Crítica: Nasce Uma Estrela
Por trás da fama
“Música é essencialmente qualquer nota entre doze oitavas. Doze notas e a oitava em repetição. É a mesma história contada de novo, e de novo. Tudo que um artista pode oferecer ao mundo é como ele vê aquelas doze notas”. A frase, dita pelo personagem de Sam Elliot no dramático final de Nasce uma Estrela serve como justificativa para a existência do próprio filme, a quinta versão para cinema de uma história que foi levada para a tela grande pela primeira vez em 1932.
Estreando na função de diretor, Bradley Cooper (três vezes indicado ao Oscar de melhor ator) mostra que tem visão e algo a dizer. Seu longa é um retrato dos bastidores da fama com pouco glamour e muita dor, conduzido por uma câmera sempre em movimento capaz de mergulhar na intimidade dos dois protagonistas, feitos com extrema dedicação pelo próprio Cooper e por Lady Gaga, em atuações seguras.
Ele interpreta Jackson Maine, um astro do country-rock famoso pelo comportamento destrutivo. Ela é a garçonete Ally, garota humilde e talentosa que alimenta o sonho de ser reconhecida como cantora e compositora. Os destinos de ambos se cruzam e o encontro muda suas vidas. A fórmula é bastante conhecida, mas o remake trata de atualizar alguns elementos para se adequar ao momento atual.
O primeiro deles é o local no qual Ally costuma se apresentar, onde Jackson o conhece: um clube de Drag Queens. Outro é a maneira com a qual a jovem se torna conhecida, a partir de um vídeo de sua performance que viraliza na internet. Se até o século passado o caminho para a fama tinha mais escalas, agora ele acontece em velocidade supersônica, com pouco tempo de adaptação para os envolvidos. Justamente por isso, as turbulências podem chacoalhar qualquer um.
Apesar da presença marcante de Gaga em cena, que poderia trazer mais atenção que o filme em si, Bradley Cooper tem o grande papel de sua carreira até aqui. Como preparação, ele passou uma temporada na cola de Eddie Vedder, vocalista do Pearl Jam, alguém que já viu de perto a música dar vidas e tirá-las na mesma proporção. Vale lembrar que Vedder é o único ainda vivo entre os líderes das principais bandas do movimento grunge (Nirvana, Soungarden, Alice in Chains e Stone Temple Pilots).
O ator constrói então um homem quebrado por dentro, cujo sofrimento não é mero discurso para compor imagem, mas algo palpável, muitas vezes degradante. A junção de sua voz rouca com a potência de Gaga causa arrepios, como na primeira vez que mostram ao público de um dos shows a música “Shallow”, sequência entre as mais emocionantes do cinema em 2018.
O roteiro, escrito por Cooper em parceria com Eric Roth e Will Fetters, bate repetidas vezes na tecla da importância de encontrar sua verdadeira essência para produzir arte que não seja descartável. Este mantra paira em torno de Jackson como um fardo, ao mesmo tempo em que é o que lhe atrai na nova companheira. Ela é talento em estado bruto, algo capaz de reacender a chama nele, mas também de frustrá-lo quando suas escolhas de carreira não lhe agradam.

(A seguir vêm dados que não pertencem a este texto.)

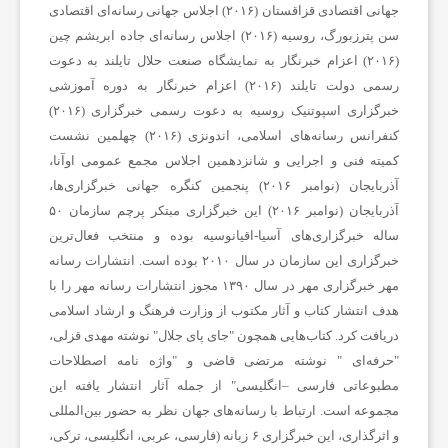
جهانی اقتصادی قزاقستان (۲۰۱۶) اجلاس جهانی رسانه‌ای اقتصادی
ا
سن پترزبورگ، روسیه (۲۰۱۶) اجلاس رسانه‌ای جاده ابریشم چین
(۲۰۱۶) اعزام خبرنگار به نمایشگاه صنعت حلال تایلند به دعوت
رسمی دولت تایلند (۲۰۱۶) اعزام خبرنگار به دوره آموزشی
ن
خبرگزاری اسپوتنیک روسیه به دعوت رسمی خبرگزاری (۲۰۱۶)
کنفرانس رسانه‌های اسلامی، اندونزی (۲۰۱۶) چهلمین نشست
ا
کمیته فنی و اجرایی و شانزدهمین اجلاس مجمع عمومی اوآنا،
آذربایجان (نوامبر ۲۰۱۶) پنجمین کنگره جهانی خبرگزاری‌ها،
آذربایجان (نوامبر ۲۰۱۶) این خبرگزاری مبتکر پرچم سازمان ۵۰
خ
ساله خبرگزاری‌های آسیا-اقیانوسیه بوده و منتخب فعال‌ترین
خبرگزاری این سازمان در سال ۲۰۱۰ بوده است. انتشارات رسانه
ب
مهر خبرگزاری مهر در سال ۱۳۹۰ مجوز انتشارات رسانه مهر را با
هدف انتشار کتاب و آثار مکتوب از وزارت فرهنگ و ارشاد اسلامی
دریافت کرد. کتاب‌هایی همچون "جای پای جلال" نوشته مهدی قزلی،
ا
"حرفه‌ای " نوشته مرتضی قاضی و "واژه نامه اصطلاحات
مطبوعاتی فارسی –انگلیسی" از جمله آثار انتشار یافته این
ر
مجموعه است. ارتباط با رسانه‌های جهان نظر به حضور بین‌المللی
و اثرگذاری، این خبرگزاری ۶ زبانه (فارسی، عربی، انگلیسی، ترکی،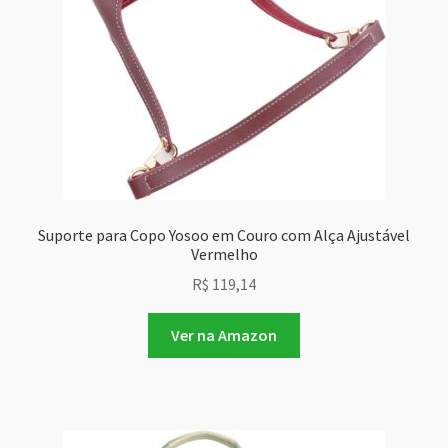
Suporte para Copo Yosoo em Couro com Alça Ajustável
Vermelho
R$
119,14
Ver na Amazon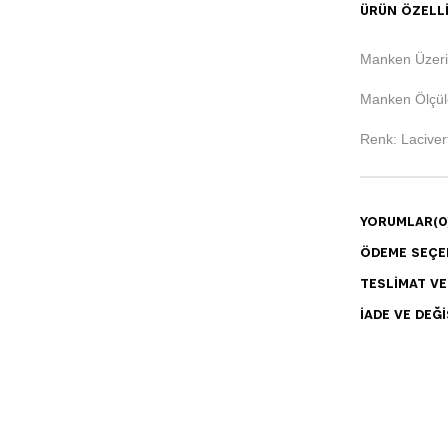
ÜRÜN ÖZELLI
Manken Üzeri
Manken Ölçüle
Renk: Laciver
YORUMLAR
(0
ÖDEME SEÇE
TESLIMAT V
İADE VE DEĞI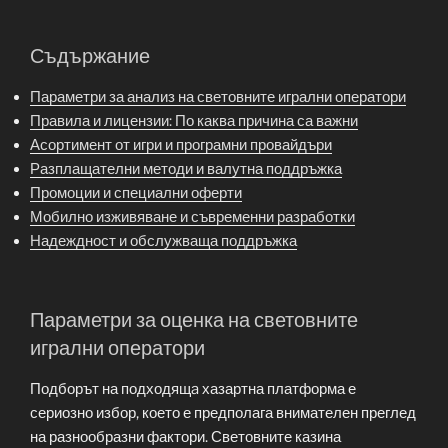
Съдържание
Параметри за анализ на световните игрални оператори
Правила и лицензии: По каква причина са важни
Асортимент от игри и програмни провайдъри
Разплащателни методи и валутна поддръжка
Промоции и специални оферти
Мобилно изживяване и съвременни разработки
Надеждност и обслужваща поддръжка
Параметри за оценка на световните
игрални оператори
Подборът на подходящa хазартна платформа е
сериозно избор, което е предполага внимателен преглед
на разнообразни фактори. Световните казина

Além de história de amor, Nasce Uma Estrela também é fundamentalmente sobre uma relação de mentor e pupila. É dentro disso que acontecem alguns dos maiores conflitos de sua trama.
Mesmo quando trata destes momentos mais tensos, o longa evita cair no dramalhão, ajudado por uma edição ágil, às vezes vertiginosa, representando o caos interno de seus personagens. Para estes, a vida no palco é, além de uma busca pela verdade da alma, um porto seguro capaz de fazê-los esquecer de suas inseguranças.